Leaving out the images, transcribe every record below exactly.
── Data extracts
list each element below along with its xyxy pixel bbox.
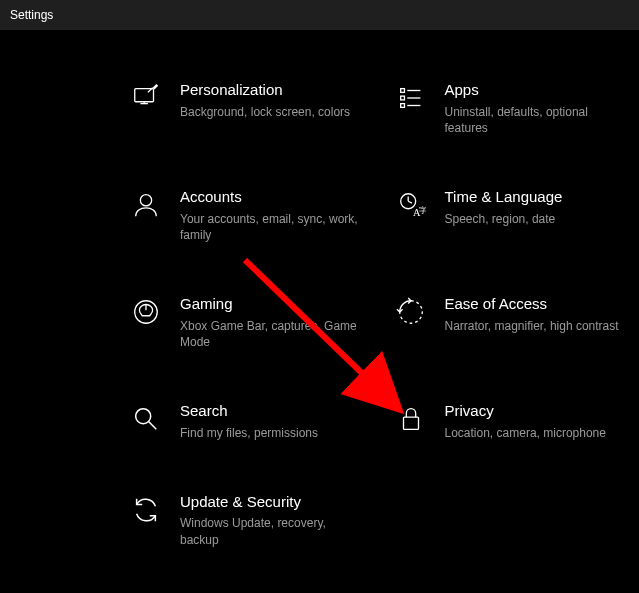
tile-update-security[interactable]: Update & Security Windows Update, recove… xyxy=(130,492,365,549)
update-security-icon xyxy=(130,494,162,526)
tile-title: Accounts xyxy=(180,187,365,207)
time-language-icon: A 字 xyxy=(395,189,427,221)
tile-title: Personalization xyxy=(180,80,365,100)
svg-line-19 xyxy=(149,422,157,430)
tile-subtitle: Uninstall, defaults, optional features xyxy=(445,104,630,138)
svg-rect-5 xyxy=(400,96,404,100)
svg-line-13 xyxy=(408,201,412,203)
tile-title: Gaming xyxy=(180,294,365,314)
tile-subtitle: Location, camera, microphone xyxy=(445,425,630,442)
tile-search[interactable]: Search Find my files, permissions xyxy=(130,401,365,441)
tile-subtitle: Xbox Game Bar, captures, Game Mode xyxy=(180,318,365,352)
tile-title: Search xyxy=(180,401,365,421)
tile-subtitle: Background, lock screen, colors xyxy=(180,104,365,121)
tile-title: Ease of Access xyxy=(445,294,630,314)
tile-time-language[interactable]: A 字 Time & Language Speech, region, date xyxy=(395,187,630,244)
settings-grid-container: Personalization Background, lock screen,… xyxy=(0,30,639,549)
svg-text:字: 字 xyxy=(418,207,426,216)
tile-accounts[interactable]: Accounts Your accounts, email, sync, wor… xyxy=(130,187,365,244)
accounts-icon xyxy=(130,189,162,221)
svg-point-18 xyxy=(136,409,151,424)
tile-apps[interactable]: Apps Uninstall, defaults, optional featu… xyxy=(395,80,630,137)
tile-subtitle: Narrator, magnifier, high contrast xyxy=(445,318,630,335)
tile-privacy[interactable]: Privacy Location, camera, microphone xyxy=(395,401,630,441)
search-icon xyxy=(130,403,162,435)
tile-title: Apps xyxy=(445,80,630,100)
tile-title: Privacy xyxy=(445,401,630,421)
tile-gaming[interactable]: Gaming Xbox Game Bar, captures, Game Mod… xyxy=(130,294,365,351)
ease-of-access-icon xyxy=(395,296,427,328)
personalization-icon xyxy=(130,82,162,114)
svg-rect-20 xyxy=(403,417,418,429)
tile-title: Update & Security xyxy=(180,492,365,512)
lock-icon xyxy=(395,403,427,435)
apps-icon xyxy=(395,82,427,114)
tile-personalization[interactable]: Personalization Background, lock screen,… xyxy=(130,80,365,137)
tile-title: Time & Language xyxy=(445,187,630,207)
svg-rect-6 xyxy=(400,104,404,108)
tile-subtitle: Find my files, permissions xyxy=(180,425,365,442)
svg-point-10 xyxy=(140,195,151,206)
titlebar-title: Settings xyxy=(10,8,53,22)
tile-subtitle: Speech, region, date xyxy=(445,211,630,228)
tile-subtitle: Windows Update, recovery, backup xyxy=(180,515,365,549)
titlebar: Settings xyxy=(0,0,639,30)
gaming-icon xyxy=(130,296,162,328)
tile-subtitle: Your accounts, email, sync, work, family xyxy=(180,211,365,245)
svg-rect-4 xyxy=(400,89,404,93)
tile-ease-of-access[interactable]: Ease of Access Narrator, magnifier, high… xyxy=(395,294,630,351)
svg-rect-0 xyxy=(135,89,154,102)
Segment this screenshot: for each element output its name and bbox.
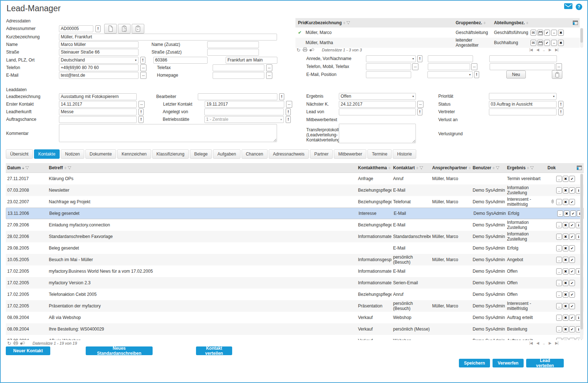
────
== Reply to the task ==
list each element below along with its xyxy pixel bbox.
tile-update-security[interactable]: Update & Security Windows Update, recove… xyxy=(130,492,365,549)
update-security-icon xyxy=(130,494,162,526)
tile-title: Accounts xyxy=(180,187,365,207)
time-language-icon: A 字 xyxy=(395,189,427,221)
tile-title: Personalization xyxy=(180,80,365,100)
svg-line-19 xyxy=(149,422,157,430)
tile-subtitle: Uninstall, defaults, optional features xyxy=(445,104,630,138)
svg-rect-5 xyxy=(400,96,404,100)
svg-line-13 xyxy=(408,201,412,203)
tile-title: Gaming xyxy=(180,294,365,314)
tile-subtitle: Location, camera, microphone xyxy=(445,425,630,442)
tile-search[interactable]: Search Find my files, permissions xyxy=(130,401,365,441)
tile-subtitle: Xbox Game Bar, captures, Game Mode xyxy=(180,318,365,352)
tile-title: Search xyxy=(180,401,365,421)
tile-subtitle: Background, lock screen, colors xyxy=(180,104,365,121)
tile-title: Ease of Access xyxy=(445,294,630,314)
tile-time-language[interactable]: A 字 Time & Language Speech, region, date xyxy=(395,187,630,244)
settings-grid-container: Personalization Background, lock screen,… xyxy=(0,30,639,549)
svg-text:字: 字 xyxy=(418,207,426,216)
tile-accounts[interactable]: Accounts Your accounts, email, sync, wor… xyxy=(130,187,365,244)
accounts-icon xyxy=(130,189,162,221)
svg-point-18 xyxy=(136,409,151,424)
tile-apps[interactable]: Apps Uninstall, defaults, optional featu… xyxy=(395,80,630,137)
tile-subtitle: Narrator, magnifier, high contrast xyxy=(445,318,630,335)
tile-privacy[interactable]: Privacy Location, camera, microphone xyxy=(395,401,630,441)
search-icon xyxy=(130,403,162,435)
tile-title: Apps xyxy=(445,80,630,100)
tile-title: Privacy xyxy=(445,401,630,421)
tile-gaming[interactable]: Gaming Xbox Game Bar, captures, Game Mod… xyxy=(130,294,365,351)
ease-of-access-icon xyxy=(395,296,427,328)
personalization-icon xyxy=(130,82,162,114)
svg-rect-20 xyxy=(403,417,418,429)
tile-title: Update & Security xyxy=(180,492,365,512)
lock-icon xyxy=(395,403,427,435)
apps-icon xyxy=(395,82,427,114)
tile-personalization[interactable]: Personalization Background, lock screen,… xyxy=(130,80,365,137)
tile-title: Time & Language xyxy=(445,187,630,207)
svg-rect-6 xyxy=(400,104,404,108)
tile-subtitle: Find my files, permissions xyxy=(180,425,365,442)
svg-point-10 xyxy=(140,195,151,206)
titlebar-title: Settings xyxy=(10,8,53,22)
tile-subtitle: Speech, region, date xyxy=(445,211,630,228)
tile-subtitle: Windows Update, recovery, backup xyxy=(180,515,365,549)
titlebar: Settings xyxy=(0,0,639,30)
gaming-icon xyxy=(130,296,162,328)
tile-subtitle: Your accounts, email, sync, work, family xyxy=(180,211,365,245)
svg-rect-4 xyxy=(400,89,404,93)
tile-ease-of-access[interactable]: Ease of Access Narrator, magnifier, high… xyxy=(395,294,630,351)
svg-rect-0 xyxy=(135,89,154,102)
Segment this screenshot: for each element output its name and bbox.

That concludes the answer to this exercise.